___ Provided data

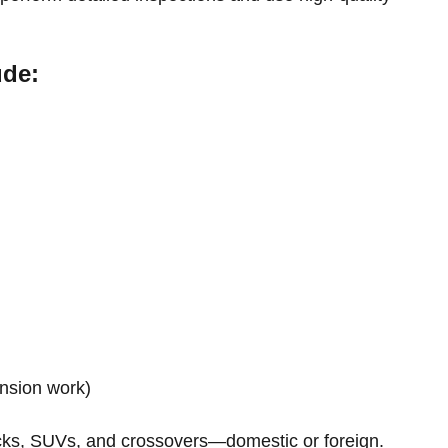
ude:
ension work)
ucks, SUVs, and crossovers—domestic or foreign.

______

Send back the listing exactly as it stands. Do not include the pictures.

Exercise answer:
ude:
ension work)
ucks, SUVs, and crossovers—domestic or foreign.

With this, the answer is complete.